Max Sawicky sawicky at bellatlantic.net
Sun Oct 28 09:25:57 PST 2001


. . . if I'm misunderstanding Max' post, apologies in advance and feel free to chew me out. Ian

I don't think you misunderstood what I said, but you extrapolate to debatable conclusions.

My suspicion is that the Saudi upper-crust is thoroughly compromised with al-qaida symps and explicit supporters, and the regime is unable and/or unwilling to root them out. So the regime is complicit. This is a tricky problem for the U.S. to deal with, more so than, say, an Iraqi regime with zero U.S. support within it. That doesn't mean military action in Afgh is irrelevant. Military action against the al-qaida apparatus is appropriate wherever they are, including the Taliban regime.

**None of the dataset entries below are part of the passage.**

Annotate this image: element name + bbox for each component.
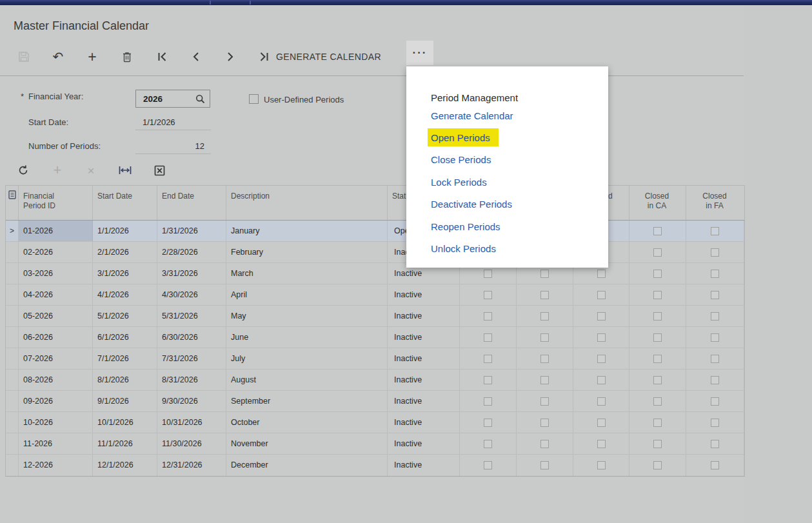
row-selector-cell[interactable]: >: [6, 221, 19, 241]
row-selector-cell[interactable]: [6, 433, 19, 454]
menu-item-unlock-periods[interactable]: Unlock Periods: [431, 243, 496, 254]
menu-item-generate-calendar[interactable]: Generate Calendar: [431, 110, 513, 121]
column-header-start_date[interactable]: Start Date: [93, 186, 157, 220]
column-header-end_date[interactable]: End Date: [157, 186, 226, 220]
cell-end_date[interactable]: 6/30/2026: [157, 327, 226, 348]
checkbox-ar-unchecked[interactable]: [540, 461, 549, 469]
fit-width-button[interactable]: [117, 162, 134, 179]
cell-end_date[interactable]: 12/31/2026: [157, 455, 226, 476]
checkbox-fa-unchecked[interactable]: [711, 440, 719, 448]
go-previous-button[interactable]: [187, 48, 205, 66]
checkbox-fa-unchecked[interactable]: [711, 227, 719, 235]
menu-item-reopen-periods[interactable]: Reopen Periods: [431, 221, 500, 232]
cell-period_id[interactable]: 04-2026: [19, 284, 93, 305]
cell-ar[interactable]: [517, 348, 573, 369]
cell-end_date[interactable]: 1/31/2026: [157, 221, 226, 241]
checkbox-ar-unchecked[interactable]: [540, 333, 549, 342]
cell-start_date[interactable]: 1/1/2026: [93, 221, 157, 241]
checkbox-fa-unchecked[interactable]: [711, 355, 719, 363]
cell-fa[interactable]: [686, 242, 744, 262]
checkbox-in_-unchecked[interactable]: [597, 419, 606, 427]
go-last-button[interactable]: [255, 48, 273, 66]
checkbox-in_-unchecked[interactable]: [597, 270, 606, 278]
checkbox-ca-unchecked[interactable]: [653, 312, 662, 321]
cell-ar[interactable]: [517, 370, 573, 390]
cell-end_date[interactable]: 9/30/2026: [157, 391, 226, 411]
row-selector-cell[interactable]: [6, 412, 19, 433]
table-row-11-2026[interactable]: 11-202611/1/202611/30/2026NovemberInacti…: [6, 433, 744, 455]
cell-end_date[interactable]: 8/31/2026: [157, 370, 226, 390]
checkbox-ca-unchecked[interactable]: [653, 333, 662, 342]
cell-fa[interactable]: [686, 455, 744, 476]
cell-end_date[interactable]: 4/30/2026: [157, 284, 226, 305]
cell-ca[interactable]: [629, 433, 686, 454]
checkbox-in_-unchecked[interactable]: [597, 376, 606, 384]
cell-status[interactable]: Inactive: [388, 455, 460, 476]
generate-calendar-button[interactable]: GENERATE CALENDAR: [276, 52, 381, 62]
checkbox-ap-unchecked[interactable]: [484, 461, 492, 469]
cell-fa[interactable]: [686, 263, 744, 284]
cell-status[interactable]: Inactive: [388, 412, 460, 433]
cell-period_id[interactable]: 08-2026: [19, 370, 93, 390]
checkbox-ca-unchecked[interactable]: [653, 291, 662, 299]
cell-start_date[interactable]: 2/1/2026: [93, 242, 157, 262]
cell-fa[interactable]: [686, 284, 744, 305]
checkbox-ar-unchecked[interactable]: [540, 397, 549, 406]
checkbox-ar-unchecked[interactable]: [540, 419, 549, 427]
cell-start_date[interactable]: 6/1/2026: [93, 327, 157, 348]
checkbox-ap-unchecked[interactable]: [484, 397, 492, 406]
cell-start_date[interactable]: 5/1/2026: [93, 306, 157, 326]
column-header-fa[interactable]: Closed in FA: [686, 186, 744, 220]
cell-description[interactable]: January: [226, 221, 388, 241]
cell-fa[interactable]: [686, 370, 744, 390]
checkbox-ca-unchecked[interactable]: [653, 248, 662, 257]
cell-in_[interactable]: [573, 391, 629, 411]
cell-ca[interactable]: [629, 370, 686, 390]
cell-ca[interactable]: [629, 455, 686, 476]
cell-in_[interactable]: [573, 348, 629, 369]
checkbox-ca-unchecked[interactable]: [653, 461, 662, 469]
cell-status[interactable]: Inactive: [388, 348, 460, 369]
cell-ap[interactable]: [460, 370, 517, 390]
cell-fa[interactable]: [686, 306, 744, 326]
cell-period_id[interactable]: 06-2026: [19, 327, 93, 348]
checkbox-ca-unchecked[interactable]: [653, 270, 662, 278]
checkbox-in_-unchecked[interactable]: [597, 440, 606, 448]
cell-description[interactable]: February: [226, 242, 388, 262]
checkbox-ap-unchecked[interactable]: [484, 270, 492, 278]
checkbox-fa-unchecked[interactable]: [711, 397, 719, 406]
cell-ca[interactable]: [629, 412, 686, 433]
row-selector-cell[interactable]: [6, 263, 19, 284]
table-row-03-2026[interactable]: 03-20263/1/20263/31/2026MarchInactive: [6, 263, 744, 284]
table-row-07-2026[interactable]: 07-20267/1/20267/31/2026JulyInactive: [6, 348, 744, 370]
cell-ar[interactable]: [517, 306, 573, 326]
checkbox-in_-unchecked[interactable]: [597, 397, 606, 406]
user-defined-periods-checkbox[interactable]: [249, 94, 259, 104]
checkbox-ap-unchecked[interactable]: [484, 419, 492, 427]
cell-start_date[interactable]: 8/1/2026: [93, 370, 157, 390]
cell-in_[interactable]: [573, 327, 629, 348]
table-row-10-2026[interactable]: 10-202610/1/202610/31/2026OctoberInactiv…: [6, 412, 744, 433]
checkbox-fa-unchecked[interactable]: [711, 291, 719, 299]
menu-item-open-periods[interactable]: Open Periods: [428, 128, 499, 146]
cell-ar[interactable]: [517, 412, 573, 433]
delete-button[interactable]: [118, 48, 136, 66]
row-selector-cell[interactable]: [6, 242, 19, 262]
checkbox-ca-unchecked[interactable]: [653, 440, 662, 448]
row-selector-cell[interactable]: [6, 348, 19, 369]
cell-ap[interactable]: [460, 391, 517, 411]
cell-fa[interactable]: [686, 327, 744, 348]
column-header-period_id[interactable]: Financial Period ID: [19, 186, 93, 220]
cell-ar[interactable]: [517, 455, 573, 476]
cell-ar[interactable]: [517, 284, 573, 305]
checkbox-ap-unchecked[interactable]: [484, 291, 492, 299]
cell-start_date[interactable]: 3/1/2026: [93, 263, 157, 284]
cell-start_date[interactable]: 12/1/2026: [93, 455, 157, 476]
checkbox-fa-unchecked[interactable]: [711, 419, 719, 427]
checkbox-ca-unchecked[interactable]: [653, 227, 662, 235]
cell-end_date[interactable]: 2/28/2026: [157, 242, 226, 262]
checkbox-in_-unchecked[interactable]: [597, 333, 606, 342]
cell-ca[interactable]: [629, 242, 686, 262]
cell-period_id[interactable]: 01-2026: [19, 221, 93, 241]
cell-ap[interactable]: [460, 327, 517, 348]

If the hands and feet of al-qaida are cut off with u.s. military force, I expect that would deter any further generation of such activities from within S.A. Even if it does not, it's still the most obvious and useful thing to do, if it can be done.

Will the bombing accomplish this? Is it entirely focused on accomplishing this? I wouldn't know. What do I know about military strategy. I suspect that if you're going to attack somebody on the ground, it is helpful to blow them up for a while first, including their really big guns (sorry for technical jargon). So some kind of bombing makes military sense to me.

As in Serbia, there is the obvious possibility that other than Taliban/military facilities are deliberate targets. And there is the inevitability of missed targets and civilian casualties.

The unfortunate fact remains that there is no other agency to respond to 9/11 than the hugely imperfect U.S. Gov. Military action is dicey, but the legalistic and UN solutions seem much more so to me in the simplest practical terms. That they are politically impossible is beside the point. All of the options stink, much as we would prefer otherwise.